Des mails à 3 heures du matin. Des coups de pression pour arriver à l’aurore. Une angoisse diffuse, liée au surmenage et au manque de repos. Chloé (les personnes citées par leur prénom préfèrent ne pas donner leur nom), 24 ans, doctorante dans un laboratoire de recherche, a vu ses conditions de travail se dégrader singulièrement ces derniers mois, comme celles de ses collègues. « Mon encadrante travaille tous les week-ends. Depuis le début de l’année, elle a de plus en plus de missions. La plupart d’entre nous travaillent trop. Comme c’est un labo public, on n’a pas d’argent pour ouvrir un nouveau poste. »
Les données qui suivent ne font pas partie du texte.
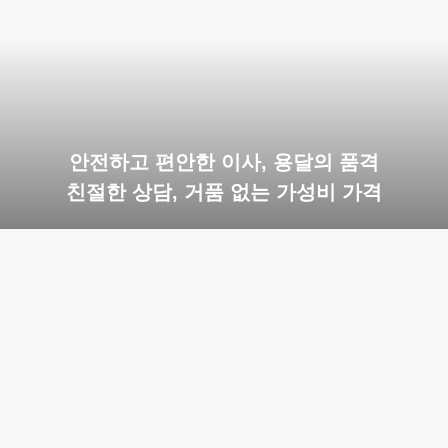
안전하고 편안한 이사, 용달의 품격
친절한 상담, 거품 없는 가성비 가격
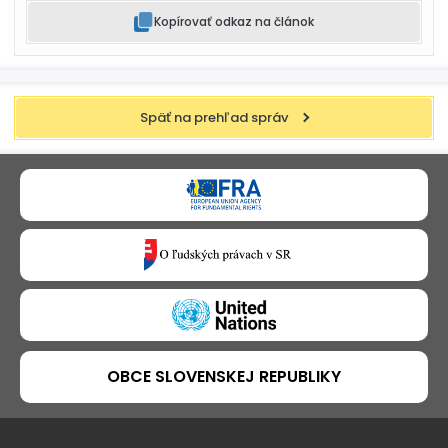
Kopírovať odkaz na článok
Späť na prehľad správ
OBCE SLOVENSKEJ REPUBLIKY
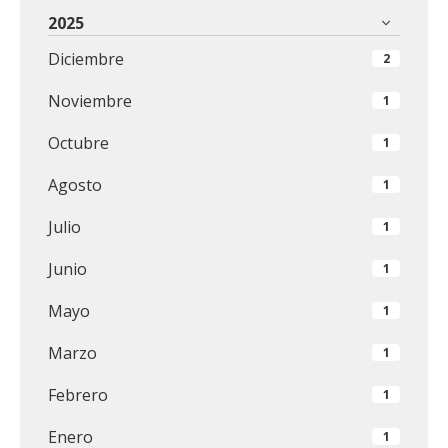
2025
Diciembre
2
Noviembre
1
Octubre
1
Agosto
1
Julio
1
Junio
1
Mayo
1
Marzo
1
Febrero
1
Enero
1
Facteur à Saint-Ouen (Seine-Saint-Denis), Lucas, 23 ans, subit lui aussi cette pression. Depuis la mise en place de nouveaux services, sa direction lui demande de travailler plus, sans contrepartie financière. « On nous dit : “C’est pour garder ton travail.” Et comme on aime notre boulot, on se contente de se plaindre au voisin et on retourne travailler », témoigne-t-il.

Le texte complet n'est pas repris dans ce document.